=== WORK TASK ===
All the lines below need to be output exactly, apart from any images.
◇ ◇ ◇
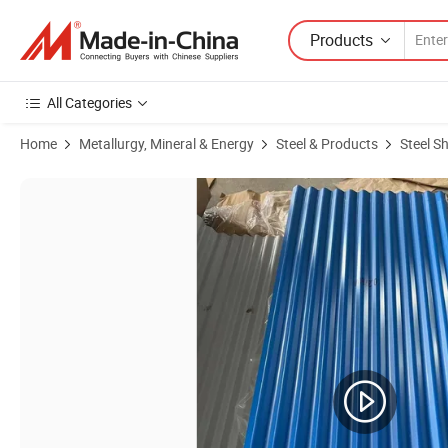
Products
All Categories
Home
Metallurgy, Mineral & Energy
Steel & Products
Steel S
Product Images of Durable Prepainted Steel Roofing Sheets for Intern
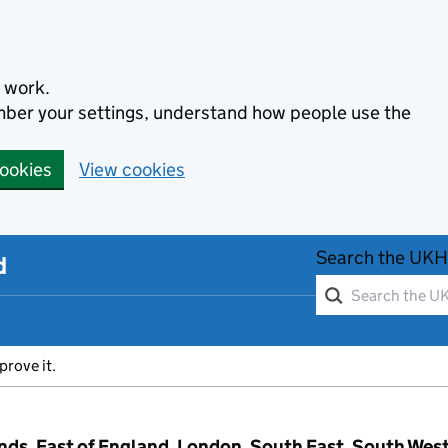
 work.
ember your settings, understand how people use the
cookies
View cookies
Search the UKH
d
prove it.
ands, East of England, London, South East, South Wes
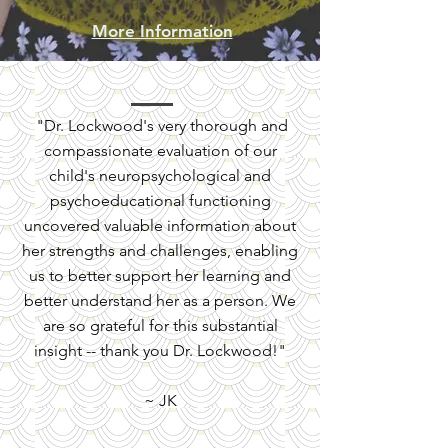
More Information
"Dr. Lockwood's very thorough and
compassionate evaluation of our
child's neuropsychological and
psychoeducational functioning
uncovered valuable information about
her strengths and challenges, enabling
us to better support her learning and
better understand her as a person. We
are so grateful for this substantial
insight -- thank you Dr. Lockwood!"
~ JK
◇ ◇ ◇
=== EXPECTED ANSWER ===
Products
All Categories
Home
Metallurgy, Mineral & Energy
Steel & Products
Steel S
Product Images of Durable Prepainted Steel Roofing Sheets for Intern
 work.
ember your settings, understand how people use the
cookies
View cookies
Search the UKH
d
prove it.
ands, East of England, London, South East, South Wes
More Information
"Dr. Lockwood's very thorough and
compassionate evaluation of our
child's neuropsychological and
psychoeducational functioning
uncovered valuable information about
her strengths and challenges, enabling
us to better support her learning and
better understand her as a person. We
are so grateful for this substantial
insight -- thank you Dr. Lockwood!"
~ JK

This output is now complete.